All that we and they know when they launch is that the Apollo 18 mission is completely secret — this detail picks up on the fact that, in real life, the Apollo 18 mission was planned and then scrapped due to lack of funds. In fine internet troll style, the filmmakers have taken facts and twisted them just enough to make their conspiracy plausible. The astronauts are told that the mission is to place secret surveillance equipment in orbit and on the Moon to spy on the Soviets. But of course this is the 1970s, so once things start to go wrong, it doesn't take long before one guy starts screaming about Watergate, and how if the President could lie to the American people, why couldn't the Department of Defense lie to them about their secret mission?

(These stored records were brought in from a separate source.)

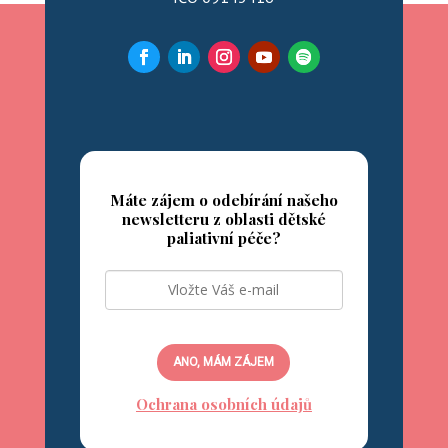
Máte zájem o odebírání našeho
newsletteru z oblasti dětské
paliativní péče?
ANO, MÁM ZÁJEM
Ochrana osobních údajů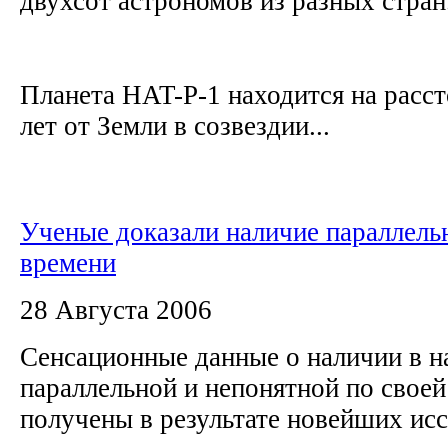
двухсот астрономов из разных стран
Планета HAT-P-1 находится на расс
лет от Земли в созвездии...
Ученые доказали наличие параллель
времени
28 Августа 2006
Сенсационные данные о наличии в 
параллельной и непонятной по своей
получены в результате новейших ис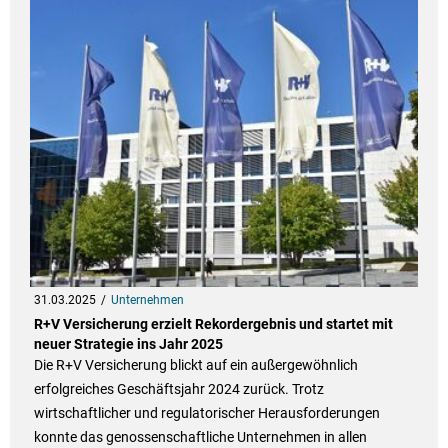
31.03.2025
Unternehmen
R+V Versicherung erzielt Rekordergebnis und startet mit
neuer Strategie ins Jahr 2025
Die R+V Versicherung blickt auf ein außergewöhnlich
erfolgreiches Geschäftsjahr 2024 zurück. Trotz
wirtschaftlicher und regulatorischer Herausforderungen
konnte das genossenschaftliche Unternehmen in allen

Like I said, there are a lot of clever details to love here. Setting this in the conspiracy-prone 1970s was a good idea, and the nods to realism set Apollo 18 a cut above. Though the plot isn't anything you haven't seen before, it doesn't insult our intelligence with egregiously bad plotholes. Also, the secret thing the astronauts discover is delightfully pulpy, and reminded me (in a good way) of classic 1930s science fiction.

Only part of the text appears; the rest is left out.